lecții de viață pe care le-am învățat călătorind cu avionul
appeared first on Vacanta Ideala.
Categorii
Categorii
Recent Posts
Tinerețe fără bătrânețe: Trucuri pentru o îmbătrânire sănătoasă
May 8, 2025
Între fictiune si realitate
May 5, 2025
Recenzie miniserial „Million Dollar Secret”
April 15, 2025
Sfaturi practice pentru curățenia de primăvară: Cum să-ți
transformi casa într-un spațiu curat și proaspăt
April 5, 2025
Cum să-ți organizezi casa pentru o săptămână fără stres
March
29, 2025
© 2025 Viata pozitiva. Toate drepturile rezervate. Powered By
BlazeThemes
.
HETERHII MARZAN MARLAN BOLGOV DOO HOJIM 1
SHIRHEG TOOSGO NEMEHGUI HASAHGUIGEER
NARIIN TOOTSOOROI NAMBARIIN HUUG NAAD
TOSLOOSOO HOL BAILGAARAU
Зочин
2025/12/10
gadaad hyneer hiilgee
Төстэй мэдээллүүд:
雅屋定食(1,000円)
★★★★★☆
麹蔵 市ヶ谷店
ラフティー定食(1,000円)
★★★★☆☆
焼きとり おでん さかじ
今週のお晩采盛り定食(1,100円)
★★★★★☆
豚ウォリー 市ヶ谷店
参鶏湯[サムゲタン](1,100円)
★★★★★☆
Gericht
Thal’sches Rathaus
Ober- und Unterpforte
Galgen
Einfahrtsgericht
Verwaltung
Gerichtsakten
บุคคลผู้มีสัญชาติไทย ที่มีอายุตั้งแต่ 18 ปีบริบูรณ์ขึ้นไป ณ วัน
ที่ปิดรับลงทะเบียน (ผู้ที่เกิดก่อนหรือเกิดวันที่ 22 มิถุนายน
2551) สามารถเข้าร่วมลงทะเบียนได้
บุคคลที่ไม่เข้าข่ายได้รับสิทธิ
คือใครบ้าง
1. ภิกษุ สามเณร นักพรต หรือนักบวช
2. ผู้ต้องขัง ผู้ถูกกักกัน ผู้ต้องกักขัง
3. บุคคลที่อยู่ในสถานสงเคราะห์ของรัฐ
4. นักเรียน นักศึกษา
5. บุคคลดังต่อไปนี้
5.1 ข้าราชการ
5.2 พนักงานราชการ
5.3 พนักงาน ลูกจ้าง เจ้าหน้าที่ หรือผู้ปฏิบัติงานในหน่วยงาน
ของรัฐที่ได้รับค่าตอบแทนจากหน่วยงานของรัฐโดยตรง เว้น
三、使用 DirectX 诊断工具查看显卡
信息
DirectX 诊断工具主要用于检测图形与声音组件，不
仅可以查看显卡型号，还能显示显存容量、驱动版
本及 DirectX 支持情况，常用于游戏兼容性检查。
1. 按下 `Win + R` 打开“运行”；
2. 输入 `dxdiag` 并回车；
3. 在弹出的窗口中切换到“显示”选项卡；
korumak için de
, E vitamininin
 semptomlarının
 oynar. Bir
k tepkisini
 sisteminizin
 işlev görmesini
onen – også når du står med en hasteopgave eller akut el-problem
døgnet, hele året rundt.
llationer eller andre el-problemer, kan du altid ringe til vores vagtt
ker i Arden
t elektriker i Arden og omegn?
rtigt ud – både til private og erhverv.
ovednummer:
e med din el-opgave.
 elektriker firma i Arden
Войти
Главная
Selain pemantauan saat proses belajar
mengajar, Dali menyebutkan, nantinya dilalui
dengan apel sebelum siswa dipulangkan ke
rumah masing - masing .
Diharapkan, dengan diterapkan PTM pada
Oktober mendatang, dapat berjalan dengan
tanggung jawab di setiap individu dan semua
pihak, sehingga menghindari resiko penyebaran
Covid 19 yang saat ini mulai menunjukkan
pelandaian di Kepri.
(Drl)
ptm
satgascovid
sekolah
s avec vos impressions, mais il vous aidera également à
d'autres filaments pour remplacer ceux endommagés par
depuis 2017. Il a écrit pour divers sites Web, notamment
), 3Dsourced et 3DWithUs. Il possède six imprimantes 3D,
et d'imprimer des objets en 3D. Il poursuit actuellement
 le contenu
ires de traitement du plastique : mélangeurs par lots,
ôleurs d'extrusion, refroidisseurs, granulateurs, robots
......
**Exercise aim**: What is needed is an exact copy of the lines above, from the one containing "Gerichtsakten" through the one containing "t elektriker i Arden og omegn?", with nothing added.

**Exercise result**:
Gerichtsakten
บุคคลผู้มีสัญชาติไทย ที่มีอายุตั้งแต่ 18 ปีบริบูรณ์ขึ้นไป ณ วัน
ที่ปิดรับลงทะเบียน (ผู้ที่เกิดก่อนหรือเกิดวันที่ 22 มิถุนายน
2551) สามารถเข้าร่วมลงทะเบียนได้
บุคคลที่ไม่เข้าข่ายได้รับสิทธิ
คือใครบ้าง
1. ภิกษุ สามเณร นักพรต หรือนักบวช
2. ผู้ต้องขัง ผู้ถูกกักกัน ผู้ต้องกักขัง
3. บุคคลที่อยู่ในสถานสงเคราะห์ของรัฐ
4. นักเรียน นักศึกษา
5. บุคคลดังต่อไปนี้
5.1 ข้าราชการ
5.2 พนักงานราชการ
5.3 พนักงาน ลูกจ้าง เจ้าหน้าที่ หรือผู้ปฏิบัติงานในหน่วยงาน
ของรัฐที่ได้รับค่าตอบแทนจากหน่วยงานของรัฐโดยตรง เว้น
三、使用 DirectX 诊断工具查看显卡
信息
DirectX 诊断工具主要用于检测图形与声音组件，不
仅可以查看显卡型号，还能显示显存容量、驱动版
本及 DirectX 支持情况，常用于游戏兼容性检查。
1. 按下 `Win + R` 打开“运行”；
2. 输入 `dxdiag` 并回车；
3. 在弹出的窗口中切换到“显示”选项卡；
korumak için de
, E vitamininin
 semptomlarının
 oynar. Bir
k tepkisini
 sisteminizin
 işlev görmesini
onen – også når du står med en hasteopgave eller akut el-problem
døgnet, hele året rundt.
llationer eller andre el-problemer, kan du altid ringe til vores vagtt
ker i Arden
t elektriker i Arden og omegn?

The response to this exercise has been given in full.